Guided by Voices

Class Clown Spots a UFO

(Guided by Voices Inc. ; 2012)

By Brent Ables | 22 June 2012

Guided by Voices are victims of their own greatness. Hiatus notwithstanding, they’ve been so good for so long that we’ve come to take them for granted, greeting each new release with some lazy variation of the same lazy response. Critics will mention Pollard’s prolificacy first and foremost, and the general unevenness and all-over-the-placeness of his band’s albums is inevitably deduced as a consequence; clearly the guy just shits out thirty songs a day, and decides their placement on albums through some aleatory ritual involving Budweiser and a dart board. Which: maybe.

But why not give Pollard more credit than that?
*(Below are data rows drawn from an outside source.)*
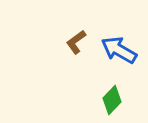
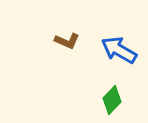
brown L-shape: moved 9 px left, 1 px up; rotated 120 degrees counterclockwise
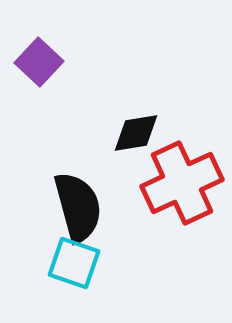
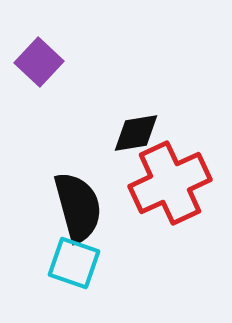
red cross: moved 12 px left
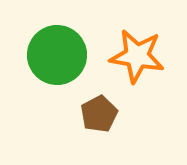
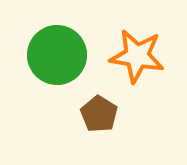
brown pentagon: rotated 12 degrees counterclockwise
It would be one thing if his prolificacy was marked by monotony, and every new Guided by Voices album and song sounded like the last. Any discerning listener can see that’s not the case: Pollard and co. are endlessly experimenting, and the wonderful inconsistency of their enormous corpus can be seen less as a case of poor self-editing and more as the byproduct of an endless attempt to exploit the unending possibilities of rock music. So what if they miss the target almost as much as they hit it? The song will be over in two minutes anyway. Is your time really so fucking important?

Case in point: Class Clown Spots a UFO is a pretty good record, but really doesn’t sound that much like Let’s Go Eat the Factory, which was released all of five months ago. Yes, they both sound like Guided by Voices—no one’s going to mistake Pollard or current co-captain Tobin Sprout for anyone else at this point. But where Factory found the newly-reunited band indulging their latent prog tendencies on epic three- and four-minute (!) tracks, Class Clown has them chugging out twenty-one songs in forty minutes and focusing on a slightly grimier, more aggressive version of the GBV sound. This might make it a less welcoming record than Factory, but it’s just as playful and sprightly: the band is still pushing at the edges of what they can do on many tracks—are those horns I hear on “They and Them”?—even while others (“Billy Wire”) see them returning to the rough minimalism of their late-‘80s heyday. It’s new and old Guided by Voices all in one brisk package, and has all the strengths and weaknesses of both.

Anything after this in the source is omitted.